We are approaching my 20 year high school graduation anniversary!  Yes, I’m a 2000 grad and I thought it was so cool to graduate high school in the year 2000.  I loved everything about my senior year, especially musically.  I loved our show choir songs (I’m sure I will share those with you in the future), my choir graduation songs, and our musical, Titanic.  We were the first high school in the country to do Titanic when it went off Broadway.  In fact, we got a message from some of the national tour cast congratulating us on our opening night.  It was so cool.  I played Marion Thayer, first class wife and mother.  My brother, 9 years old at the time, played my son – and man was he adorable.  My sister, a freshman that year, was a maid.  It was the only musical all three of us Kilmer kids got to be in a high school musical at the same time.   It was so precious.

 

This year there is an entire graduating class that is not getting their special end of the year activities – no show choir performances, cancelled musicals, and no graduation songs.  So I would like to share my high school musical with the graduating class of 2020.

 

Titanic, A New Musical, by Maury Yeston.  It seems like a morbid topic to make a musical out of but it was such an inspiring musical.  Many themes can be explored in the musical – class, love, connection, pride, blame, and yet ultimately hope.  The musical walks this fine line of exploring, expressing, and entertaining, all while remembering with sobering humility that we were representing real people, real people who suffered and many who actually lost their lives. 

 

There was not one main character but the show highlighted several lead characters from each class and working level on the ship.  First class showcased Ida and Isador Strauss, the elderly couple of refused to leave each other as the ship sank.  Their song, Still, is one of the more touching songs in the whole show.

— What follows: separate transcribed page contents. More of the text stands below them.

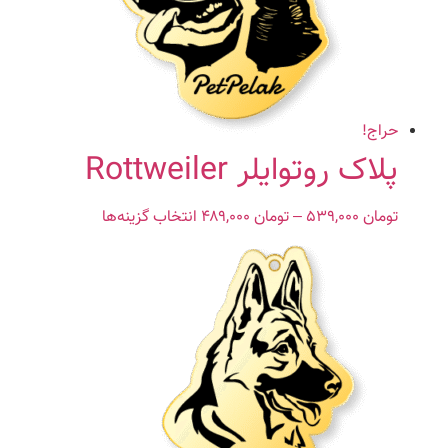
گزینه
ها
ممکن
است
در
صفحه
حراج!
محصول
پلاک روتوایلر Rottweiler
انتخاب
شوند
تومان
۵۳۹,۰۰۰
–
تومان
۴۸۹,۰۰۰
Price
انتخاب گزینه‌ها
این
range:
محصول
تومان ۴۸۹,۰۰۰
دارای
through
انواع
تومان ۵۳۹,۰۰۰
مختلفی
می
باشد.
گزینه
ها
ممکن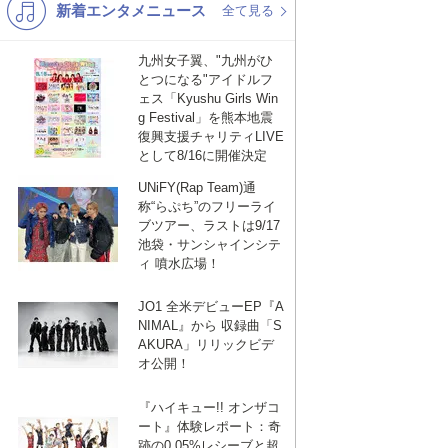
新着エンタメニュース
K-POP
演歌・歌謡
全て見る
バンド
洋楽
九州女子翼、"九州がひ
とつになる"アイドルフ
VTuber
ディズニー
ェス「Kyushu Girls Win
g Festival」を熊本地震
復興支援チャリティLIVE
として8/16に開催決定
UNiFY(Rap Team)通
称“らぷち”のフリーライ
ブツアー、ラストは9/17
池袋・サンシャインシテ
ィ 噴水広場！
JO1 全米デビューEP『A
NIMAL』から 収録曲「S
AKURA」リリックビデ
オ公開！
『ハイキュー!! オンザコ
ート』体験レポート：奇
跡の0.05%レシーブと超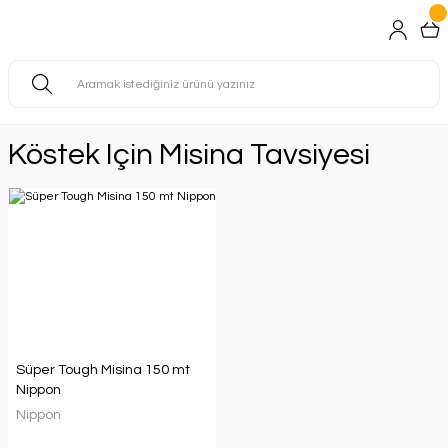
Köstek Için Misina Tavsiyesi
Süper Tough Misina 150 mt
Nippon
Nippon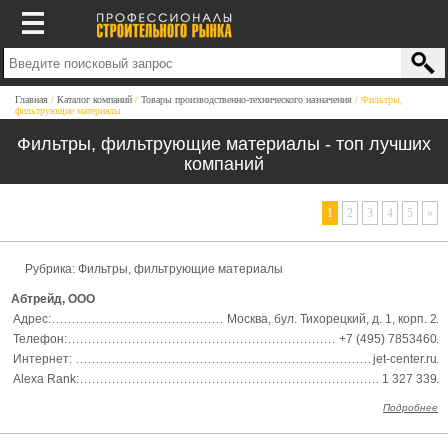
Главная
Каталог компаний
Товары производственно-технического назначения
Фильтры,
фильтрующие материалы
Фильтры, фильтрующие материалы - топ лучших
компаний
1
2
3
4
5
»
Рубрика: Фильтры, фильтрующие материалы
Абтрейд, ООО
Адрес:
Москва, бул. Тихорецкий, д. 1, корп. 2
Телефон:
+7 (495) 7853460
Интернет:
jet-center.ru
Alexa Rank:
1 327 339
Подробнее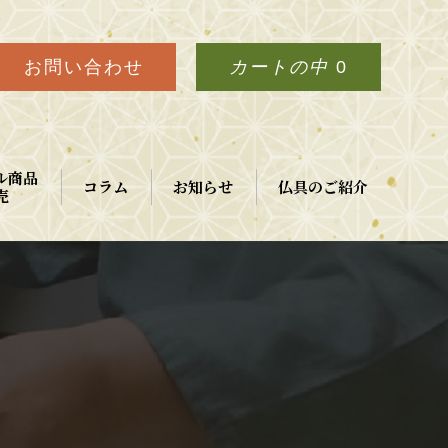
お問い合わせ
カートの中
0
ル商品
コラム
お知らせ
仏具のご紹介
売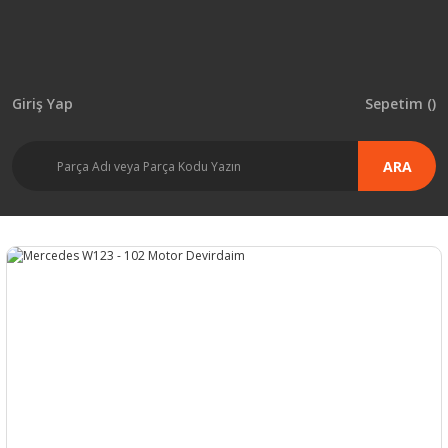
Giriş Yap
Sepetim (
)
ARA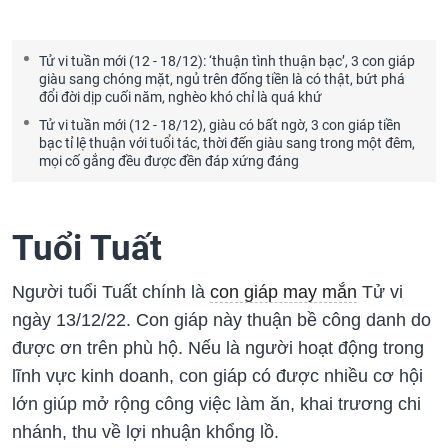
Tử vi tuần mới (12 - 18/12): ‘thuận tình thuận bạc’, 3 con giáp
giàu sang chóng mặt, ngủ trên đống tiền là có thật, bứt phá
đổi đời dịp cuối năm, nghèo khó chỉ là quá khứ
Tử vi tuần mới (12 - 18/12), giàu có bất ngờ, 3 con giáp tiền
bạc tỉ lệ thuận với tuổi tác, thời đến giàu sang trong một đêm,
mọi cố gắng đều được đền đáp xứng đáng
Tuổi Tuất
Người tuổi Tuất chính là
con giáp may mắn
Tử vi
ngày 13/12/22. Con giáp này thuận bề công danh do
được ơn trên phù hộ. Nếu là người hoạt động trong
lĩnh vực kinh doanh, con giáp có được nhiều cơ hội
lớn giúp mở rộng công việc làm ăn, khai trương chi
nhánh, thu về lợi nhuận khổng lồ.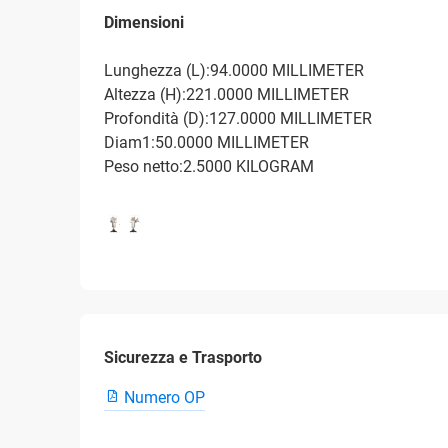
Dimensioni
Lunghezza (L):94.0000 MILLIMETER
Altezza (H):221.0000 MILLIMETER
Profondità (D):127.0000 MILLIMETER
Diam1:50.0000 MILLIMETER
Peso netto:2.5000 KILOGRAM
Sicurezza e Trasporto
Numero OP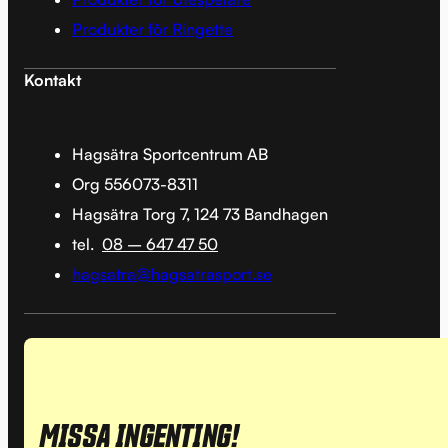
Produkter för Ringette
Kontakt
Hagsätra Sportcentrum AB
Org 556073-8311
Hagsätra Torg 7, 124 73 Bandhagen
tel.
08 – 647 47 50
hagsatra@hagsatrasport.se
MISSA INGENTING!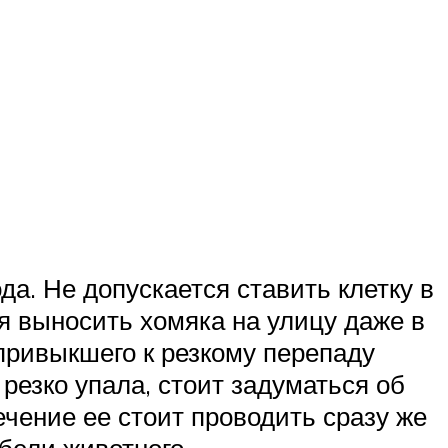
да. Не допускается ставить клетку в
зя выносить хомяка на улицу даже в
привыкшего к резкому перепаду
резко упала, стоит задуматься об
ечение ее стоит проводить сразу же
бели животного.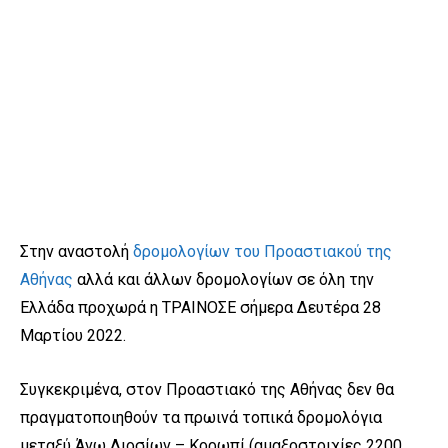
Στην αναστολή
δρομολογίων του Προαστιακού της
Αθήνας
αλλά και άλλων δρομολογίων σε όλη την
Ελλάδα προχωρά η ΤΡΑΙΝΟΣΕ σήμερα Δευτέρα 28
Μαρτίου 2022.
Συγκεκριμένα, στον Προαστιακό της Αθήνας δεν θα
πραγματοποιηθούν τα πρωινά τοπικά δρομολόγια
μεταξύ Άνω Λιοσίων – Κορωπί (αμαξοστοιχίες 2200,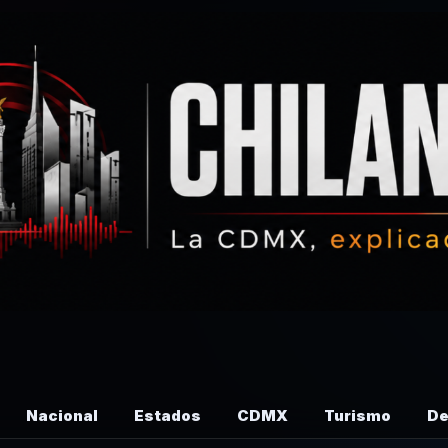
Nacional
Estados
CDMX
Turismo
De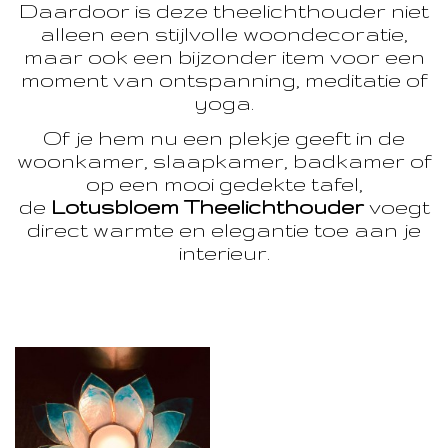
Daardoor is deze theelichthouder niet
alleen een stijlvolle woondecoratie,
maar ook een bijzonder item voor een
moment van ontspanning, meditatie of
yoga.
Of je hem nu een plekje geeft in de
woonkamer, slaapkamer, badkamer of
op een mooi gedekte tafel,
de
Lotusbloem Theelichthouder
voegt
direct warmte en elegantie toe aan je
interieur.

The stoker and the telegraph operator, representing the working class aboard the ship demonstrated hope for the future with the Proposal and how one person can be connected with thousands, one event can touch the hearts of the world, The Night Was Alive (this song makes me cry every time).

Captain Smith, Mr. Ismay (the owner), and Mr. Andrews (the builder) demonstrate pride and hubris – an unsinkable ship, beating all speed records, ignoring warnings of icebergs when sighted.  Their pride, ego, hubris, and ultimately anger all culminate in the powerful song The Blame.

The telling of this tragedy, honoring the one thousand, five hundred and seventeen lost souls, still ends on a note of hope, Godspeed Titanic.